# problems that I can't solve

• May 11th 2012, 11:06 AM
OPETH
problems that I can't solve
Dividend a, division, b^2, divisior c, remainder 42

a + b + c + d What value least ?

a)54 b) 53 c) 49 d)55 e) 50
• May 11th 2012, 02:25 PM
skeeter
Re: problems that I can't solve
Quote:

Originally Posted by OPETH
Dividend a, division, b^2, divisior c, remainder 42

a + b + c + d What value least ?

a)54 b) 53 c) 49 d)55 e) 50

I know what a dividend, divisor, and remainder are, however ...

any info about d ? what, exactly do you mean by "division, b^2" and what does it have to do with a and c (and d) ?

please quote the question as it was presented to you ...
• May 11th 2012, 03:05 PM
Soroban
Re: problems that I can't solve
Hello, OPETH!

We need a LOT of clarification . . .

Quote:

Dividend a, division, b^2, divisior c, remainder 42 . [1]

a + b + c + d . What value least ? . [2]

. . a) 54 . . b) 53 . . c) 49 . . d) 55 . ., e) 50

[1] A division has: dividend, divisor, quotient, and remainder.
. . .In your problem, which is which?

[2] What is d?

None of the choices are appropriate.

Since the remainder is 42, the dividend $a$ must be at least 42.
Since the remainder is 42, the divisor $c$ must be at least 43.

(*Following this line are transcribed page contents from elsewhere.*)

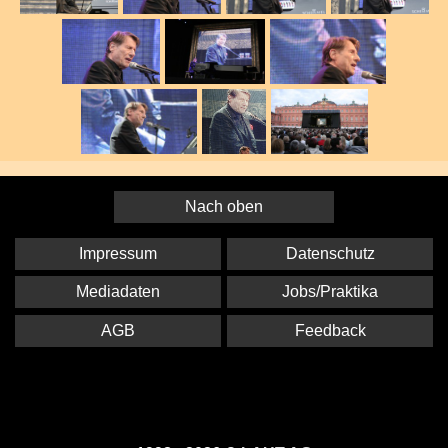
Nach oben
Impressum
Datenschutz
Mediadaten
Jobs/Praktika
AGB
Feedback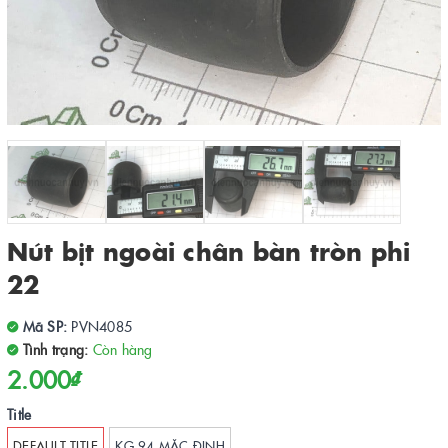
Nút bịt ngoài chân bàn tròn phi
22
Mã SP:
PVN4085
Tình trạng:
Còn hàng
2.000₫
Title
DEFAULT TITLE
KG 94 MẶC ĐỊNH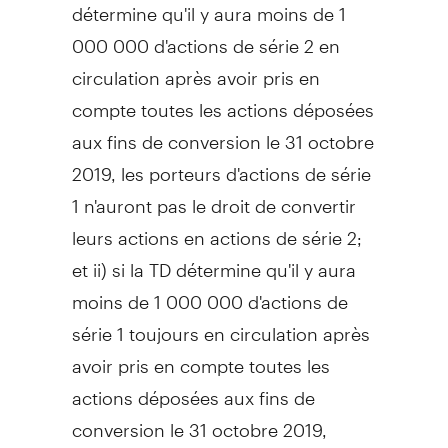
détermine qu'il y aura moins de 1
000 000 d'actions de série 2 en
circulation après avoir pris en
compte toutes les actions déposées
aux fins de conversion le 31 octobre
2019, les porteurs d'actions de série
1 n'auront pas le droit de convertir
leurs actions en actions de série 2;
et ii) si la TD détermine qu'il y aura
moins de 1 000 000 d'actions de
série 1 toujours en circulation après
avoir pris en compte toutes les
actions déposées aux fins de
conversion le 31 octobre 2019,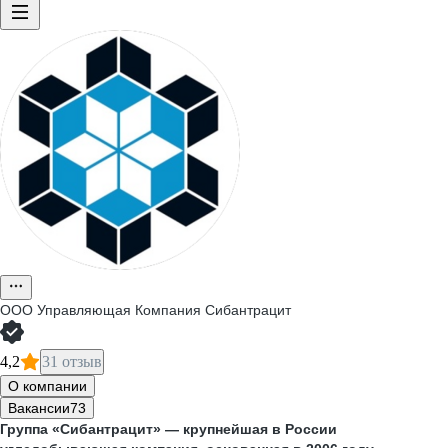
ООО
Управляющая Компания Сибантрацит
4,2
31 отзыв
О компании
Вакансии
73
Группа «Сибантрацит» — крупнейшая в России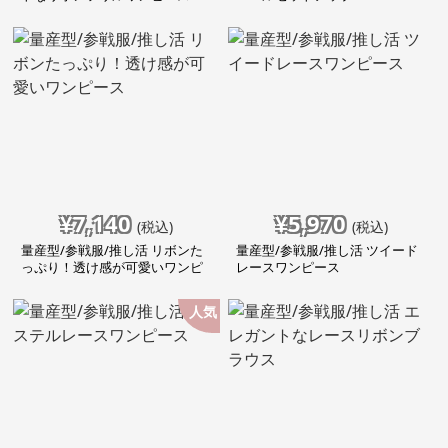
¥
7,140
¥
5,970
(税込)
(税込)
量産型/参戦服/推し活 リボンた
量産型/参戦服/推し活 ツイード
っぷり！透け感が可愛いワンピ
レースワンピース
ース
人気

Already we have: . $a + c \:\ge\:85$
• May 12th 2012, 01:39 AM
OPETH
Re: problems that I can't solve
Sorry!

a, b, c are naturel numbers.

Dividend a, division $b^2
$
, divisior c, remainder 42

$a: b^2 = c
$
, remainder 42
a + b + c

Which is value least (miniumum) ?

a)54 b) 53 c) 49 d)55 e) 50
• May 12th 2012, 07:11 PM
Wilmer
Re: problems that I can't solve
Is this a cryptic puzzle?
• May 24th 2012, 04:53 PM
themathlete1
Re: problems that I can't solve
I just have a homework question I've been stuck on and hoping you guys can help me out a bit.
COnsider the number 48. If you add 1 to it, you get 49, which is a perfect square. If you add 1 to its (1/2), you get 25, which is also a perfect square. Please find the next 2 numbers with the same properties. like 48+1=49 (perfect square)
48/2=24, 24+1=25 (perfect square)

Thank you so much!